Perhaps. The trouble is, Dando's past looms large on 'Baby I'm Bored'. "All my life, I thought I needed all the things I didn't need," he sighs on 'All My Life'. "You stayed awake for 14 days, and then you slept a week," he chides himself on the pointedly titled 'Why Do You Do This To Yourself?'. For 'The Same Thing', the truth comes out: "I can't believe how far I slid, but secretly I'm glad I did."
The gist, then, of 'Baby I'm Bored' is a kind of rueful reflection on the excesses of Evan Dando. He was always a hedonist unusually free of self-pity, one who took drugs out of a lust for life rather than as a means to escape from it. And these 12 lovely songs reflect that: the madness remembered with a wry smile instead of anything as melodramatic as regret.
It's a little more complicated than it seems, though. Dando has always had the appearance of a singer-songwriter, but in The Lemonheads he was a champion collaborator and appropriator. On 'Baby I'm Bored', too, his confessions are penned, at least in part, by a host of other people. Two of the finest songs, 'Hard Drive' and 'All My Life', are written entirely by Ben Lee, who also collaborates with Dando and his long-time songwriting accomplice Tom Morgan on 'The Same Thing'. Lee is an interesting case: a young Australian singer, now on the periphery of The Beastie Boys' circle in New York, who first came to prominence when, aged 14, he wrote a song fantasising about what it would be like to be Evan Dando. The innocent fan gets hired to articulate the mature Dando's nostalgia: it's a irony that both must have taken much pleasure from.

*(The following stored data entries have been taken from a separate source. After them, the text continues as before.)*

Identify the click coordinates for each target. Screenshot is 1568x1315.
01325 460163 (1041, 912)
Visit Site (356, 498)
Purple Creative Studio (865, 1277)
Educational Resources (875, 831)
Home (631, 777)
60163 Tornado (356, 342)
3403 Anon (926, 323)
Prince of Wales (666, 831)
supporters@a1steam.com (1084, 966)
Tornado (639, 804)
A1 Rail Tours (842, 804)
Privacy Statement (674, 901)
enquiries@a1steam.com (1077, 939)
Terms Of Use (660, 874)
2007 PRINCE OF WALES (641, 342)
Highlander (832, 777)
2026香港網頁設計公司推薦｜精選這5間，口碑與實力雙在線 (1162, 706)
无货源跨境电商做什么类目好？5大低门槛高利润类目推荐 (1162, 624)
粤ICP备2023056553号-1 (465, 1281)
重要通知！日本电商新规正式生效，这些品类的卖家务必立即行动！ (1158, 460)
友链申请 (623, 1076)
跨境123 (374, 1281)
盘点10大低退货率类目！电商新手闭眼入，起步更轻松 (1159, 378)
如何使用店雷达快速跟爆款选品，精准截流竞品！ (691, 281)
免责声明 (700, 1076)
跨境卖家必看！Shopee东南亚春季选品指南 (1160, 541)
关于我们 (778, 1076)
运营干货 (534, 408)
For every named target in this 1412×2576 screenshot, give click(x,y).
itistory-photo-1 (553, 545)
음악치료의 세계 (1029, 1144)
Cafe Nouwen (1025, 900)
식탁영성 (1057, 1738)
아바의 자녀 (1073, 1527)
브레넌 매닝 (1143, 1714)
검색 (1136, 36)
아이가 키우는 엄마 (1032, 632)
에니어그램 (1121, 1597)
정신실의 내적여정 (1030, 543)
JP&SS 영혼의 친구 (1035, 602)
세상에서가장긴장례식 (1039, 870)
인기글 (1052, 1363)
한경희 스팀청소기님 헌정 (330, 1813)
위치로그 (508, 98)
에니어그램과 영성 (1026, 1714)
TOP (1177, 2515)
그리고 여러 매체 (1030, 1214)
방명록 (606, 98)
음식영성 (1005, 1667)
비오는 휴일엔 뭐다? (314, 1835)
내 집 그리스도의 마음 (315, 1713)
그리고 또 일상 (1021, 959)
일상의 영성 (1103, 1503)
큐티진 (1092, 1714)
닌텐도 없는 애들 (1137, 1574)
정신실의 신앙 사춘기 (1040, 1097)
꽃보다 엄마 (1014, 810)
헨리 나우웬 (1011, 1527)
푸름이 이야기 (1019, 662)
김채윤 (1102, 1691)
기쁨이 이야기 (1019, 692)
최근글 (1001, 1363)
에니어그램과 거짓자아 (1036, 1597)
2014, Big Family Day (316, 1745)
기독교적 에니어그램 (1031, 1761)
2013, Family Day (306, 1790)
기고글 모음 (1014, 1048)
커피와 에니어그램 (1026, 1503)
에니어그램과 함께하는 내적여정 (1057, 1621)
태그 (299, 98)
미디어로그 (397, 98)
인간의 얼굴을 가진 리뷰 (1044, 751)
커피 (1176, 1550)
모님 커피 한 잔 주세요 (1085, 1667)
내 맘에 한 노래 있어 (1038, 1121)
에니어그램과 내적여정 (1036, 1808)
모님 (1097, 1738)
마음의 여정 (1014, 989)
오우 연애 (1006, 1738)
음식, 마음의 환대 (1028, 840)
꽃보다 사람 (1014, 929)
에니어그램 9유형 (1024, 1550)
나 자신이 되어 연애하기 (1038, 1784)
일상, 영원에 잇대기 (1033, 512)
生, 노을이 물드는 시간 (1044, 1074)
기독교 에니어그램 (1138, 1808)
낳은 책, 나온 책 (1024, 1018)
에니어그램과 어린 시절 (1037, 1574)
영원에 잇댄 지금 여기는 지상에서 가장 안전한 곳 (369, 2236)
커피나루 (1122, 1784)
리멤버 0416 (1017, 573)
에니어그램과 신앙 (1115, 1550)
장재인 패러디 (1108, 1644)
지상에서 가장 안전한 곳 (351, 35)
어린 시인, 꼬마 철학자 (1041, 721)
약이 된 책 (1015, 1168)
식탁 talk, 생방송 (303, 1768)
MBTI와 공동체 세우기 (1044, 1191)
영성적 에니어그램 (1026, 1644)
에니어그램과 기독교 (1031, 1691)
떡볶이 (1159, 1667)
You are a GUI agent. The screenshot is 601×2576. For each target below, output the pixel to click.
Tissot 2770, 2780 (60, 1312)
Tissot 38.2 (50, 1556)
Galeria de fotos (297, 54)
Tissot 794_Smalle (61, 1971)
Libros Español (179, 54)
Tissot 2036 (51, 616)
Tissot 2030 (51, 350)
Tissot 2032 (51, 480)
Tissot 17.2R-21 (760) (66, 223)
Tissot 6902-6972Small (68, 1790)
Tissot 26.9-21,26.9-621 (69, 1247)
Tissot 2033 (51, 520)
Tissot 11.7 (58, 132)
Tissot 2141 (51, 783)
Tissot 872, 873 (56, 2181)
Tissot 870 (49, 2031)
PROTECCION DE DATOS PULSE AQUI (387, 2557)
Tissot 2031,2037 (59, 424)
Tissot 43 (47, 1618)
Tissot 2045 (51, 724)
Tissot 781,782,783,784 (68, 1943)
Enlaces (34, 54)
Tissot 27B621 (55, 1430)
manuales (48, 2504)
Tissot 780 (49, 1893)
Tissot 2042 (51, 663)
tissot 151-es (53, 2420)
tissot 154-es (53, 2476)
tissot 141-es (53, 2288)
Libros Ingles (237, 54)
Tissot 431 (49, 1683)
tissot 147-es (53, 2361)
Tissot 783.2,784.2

'Baby I'm Bored' is the album Dando's fans hoped he would return with. Essentially, it sounds like The Lemonheads grown up: fuzzy, skilfully-constructed indie-rock with a gentle undertow of country. So Howe Gelb and Calexico figure amongst the supporting cast, and Dando gets to exercise his Gram Parsons fixation once again on 'Why Do You Do This To Yourself?'. He's also lucky to have survived the '90s with his voice intact - that warm, deep and easy way he has with a song is as beguiling as ever.
Maybe, too, he's lucky to have survived the '90s with his life intact. But Evan Dando would never be so corny as to make a big deal of the fact. He took drugs and made great records about it. Now he's stopped and has made a great record about how he used to take drugs. A good deal, one suspects, all round.